Usar un case (carcasa externa) para un disco sólido (SSD) tiene varios beneficios prácticos, tanto para uso personal como profesional:
🚀 1. Portabilidad
Puedes convertir tu SSD interno en un disco externo fácilmente. Esto te permite llevar tus archivos a cualquier lugar y usarlo en distintas computadoras sin abrir equipos.
⚡ 2. Alta velocidad
Si el case es compatible con USB 3.0, 3.1 o USB-C, puedes aprovechar gran parte de la velocidad del SSD (mucho más rápido que un disco duro tradicional).
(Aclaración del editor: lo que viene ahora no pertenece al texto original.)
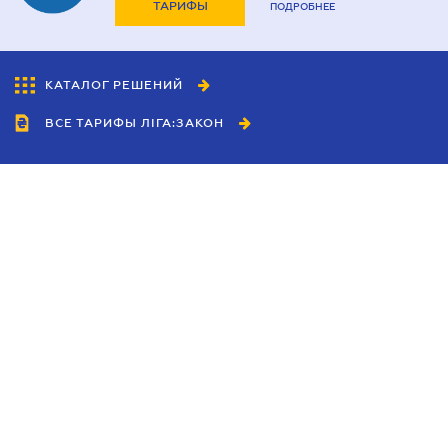
ТАРИФЫ
ПОДРОБНЕЕ
КАТАЛОГ РЕШЕНИЙ
ВСЕ ТАРИФЫ ЛІГА:ЗАКОН
Сотрудничество
Агенты
Дилеры
Политика
конфиденциальности
Условия использования
сайта
Реклама
Блог
Новости компании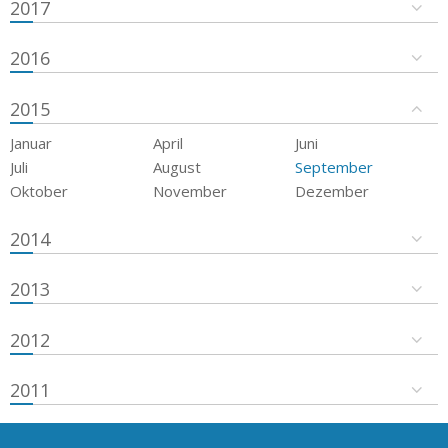
2017
2016
2015
Januar
April
Juni
Juli
August
September
Oktober
November
Dezember
2014
2013
2012
2011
🔌 3. Fácil conexión (Plug & Play)
No necesitas instalación complicada: lo conectas por USB y funciona al instante en la mayoría de sistemas (Windows, macOS, Linux).
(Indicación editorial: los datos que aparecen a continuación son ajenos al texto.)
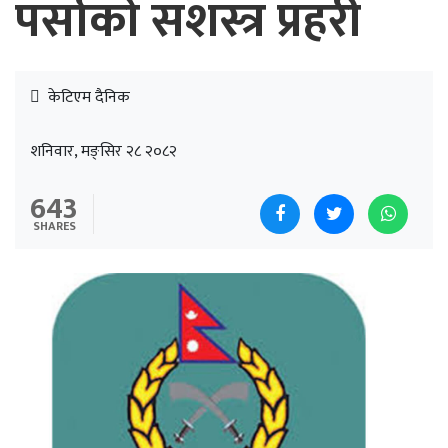
पर्साको सशस्त्र प्रहरी
केटिएम दैनिक
शनिवार, मङ्सिर २८ २०८२
643
SHARES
💾 4. Reutilización de discos
Si cambiaste el disco interno de tu laptop o PC, puedes reutilizar el SSD antiguo en lugar de dejarlo guardado.
🛡️ 5. Protección física
El case protege el SSD contra:
- Golpes
- Polvo
- Manipulación directa de los circuitos
🔄 6. Transferencia rápida de datos
Ideal para:
- Copias de seguridad
- Migrar sistemas
- Transferir archivos pesados (videos, proyectos, etc.)
💸 7. Ahorro de dinero
En muchos casos, comprar un SSD interno + case sale más barato que comprar un SSD externo ya armado.
🧠 8. Versatilidad
Puedes usarlo para:
- Backup
- Disco de arranque
- Almacenamiento adicional para consolas o PCs
⚠️ Cosas a tener en cuenta
Antes de comprar un case, revisa:
- Tipo de SSD: SATA o NVMe (M.2)
- Interfaz del case: USB 3.0 / 3.1 / USB-C
- Compatibilidad de tamaño (2.5”, M.2 2280, etc.)